■ Extracted records:

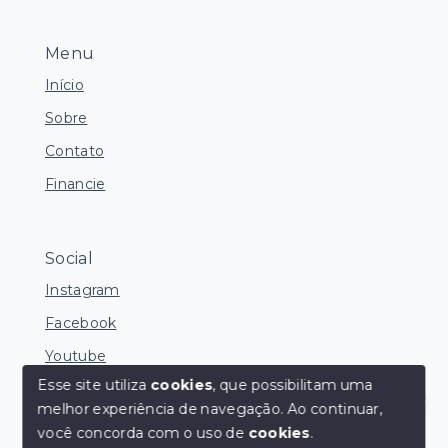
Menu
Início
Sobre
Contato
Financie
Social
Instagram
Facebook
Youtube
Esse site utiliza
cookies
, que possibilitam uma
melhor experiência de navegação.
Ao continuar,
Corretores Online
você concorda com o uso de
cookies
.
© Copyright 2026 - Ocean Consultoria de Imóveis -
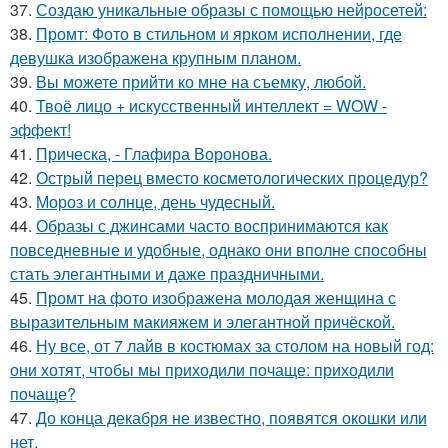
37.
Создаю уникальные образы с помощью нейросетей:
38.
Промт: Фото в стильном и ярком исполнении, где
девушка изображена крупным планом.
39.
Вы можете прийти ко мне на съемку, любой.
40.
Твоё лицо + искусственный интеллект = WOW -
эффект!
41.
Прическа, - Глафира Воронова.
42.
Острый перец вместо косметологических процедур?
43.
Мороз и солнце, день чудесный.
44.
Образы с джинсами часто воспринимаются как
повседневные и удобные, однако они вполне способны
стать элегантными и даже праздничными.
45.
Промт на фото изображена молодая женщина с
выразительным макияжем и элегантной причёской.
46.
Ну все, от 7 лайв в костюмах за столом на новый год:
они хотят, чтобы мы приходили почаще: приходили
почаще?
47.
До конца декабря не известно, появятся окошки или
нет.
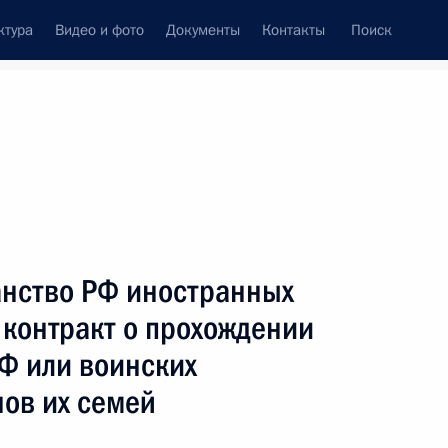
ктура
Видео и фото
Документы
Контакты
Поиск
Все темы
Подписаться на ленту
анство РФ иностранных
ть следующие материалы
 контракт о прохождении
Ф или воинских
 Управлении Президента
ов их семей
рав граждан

* * *

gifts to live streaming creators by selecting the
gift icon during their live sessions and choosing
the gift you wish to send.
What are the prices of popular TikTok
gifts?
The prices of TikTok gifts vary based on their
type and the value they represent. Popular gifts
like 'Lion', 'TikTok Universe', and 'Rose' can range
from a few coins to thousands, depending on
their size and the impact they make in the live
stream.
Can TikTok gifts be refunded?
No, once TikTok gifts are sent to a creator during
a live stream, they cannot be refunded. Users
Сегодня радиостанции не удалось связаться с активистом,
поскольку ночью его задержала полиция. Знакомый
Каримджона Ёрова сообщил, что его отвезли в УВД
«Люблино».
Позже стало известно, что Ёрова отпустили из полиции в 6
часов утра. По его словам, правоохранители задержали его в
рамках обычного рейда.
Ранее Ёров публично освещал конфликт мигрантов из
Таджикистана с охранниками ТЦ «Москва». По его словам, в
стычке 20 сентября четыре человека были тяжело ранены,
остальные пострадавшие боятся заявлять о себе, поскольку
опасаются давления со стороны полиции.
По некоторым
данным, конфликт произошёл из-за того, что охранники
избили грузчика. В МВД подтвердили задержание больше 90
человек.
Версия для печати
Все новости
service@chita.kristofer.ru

■ What this task involves: All lines of the records containing "during" should be shown.

■ Answer to this exercise:
gift icon during their live sessions and choosing
No, once TikTok gifts are sent to a creator during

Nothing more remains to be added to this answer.